Starting from the line with "(1), *werþaz, *werþja", transcribe each line to the end of the records below. Copy them exactly and write nothing else.
══════
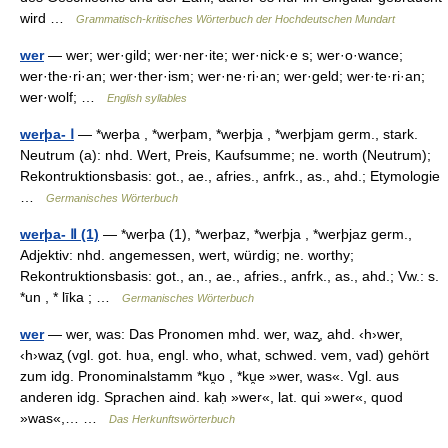
wird …
Grammatisch-kritisches Wörterbuch der Hochdeutschen Mundart
wer
— wer; wer·gild; wer·ner·ite; wer·nick·e s; wer·o·wance;
wer·the·ri·an; wer·ther·ism; wer·ne·ri·an; wer·geld; wer·te·ri·an;
wer·wolf; …
English syllables
werþa- Ⅰ
— *werþa , *werþam, *werþja , *werþjam germ., stark.
Neutrum (a): nhd. Wert, Preis, Kaufsumme; ne. worth (Neutrum);
Rekontruktionsbasis: got., ae., afries., anfrk., as., ahd.; Etymologie
…
Germanisches Wörterbuch
werþa- Ⅱ (1)
— *werþa (1), *werþaz, *werþja , *werþjaz germ.,
Adjektiv: nhd. angemessen, wert, würdig; ne. worthy;
Rekontruktionsbasis: got., an., ae., afries., anfrk., as., ahd.; Vw.: s.
*un , * līka ; …
Germanisches Wörterbuch
wer
— wer, was: Das Pronomen mhd. wer, waz̧, ahd. ‹h›wer,
‹h›waz̧ (vgl. got. hʋa, engl. who, what, schwed. vem, vad) gehört
zum idg. Pronominalstamm *ku̯o , *ku̯e »wer, was«. Vgl. aus
anderen idg. Sprachen aind. kaḥ »wer«, lat. qui »wer«, quod
»was«,… …
Das Herkunftswörterbuch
══════
FINISHED EXERCISE:
— *werþa (1), *werþaz, *werþja , *werþjaz germ.,
Adjektiv: nhd. angemessen, wert, würdig; ne. worthy;
Rekontruktionsbasis: got., an., ae., afries., anfrk., as., ahd.; Vw.: s.
*un , * līka ; …
Germanisches Wörterbuch
wer
— wer, was: Das Pronomen mhd. wer, waz̧, ahd. ‹h›wer,
‹h›waz̧ (vgl. got. hʋa, engl. who, what, schwed. vem, vad) gehört
zum idg. Pronominalstamm *ku̯o , *ku̯e »wer, was«. Vgl. aus
anderen idg. Sprachen aind. kaḥ »wer«, lat. qui »wer«, quod
»was«,… …
Das Herkunftswörterbuch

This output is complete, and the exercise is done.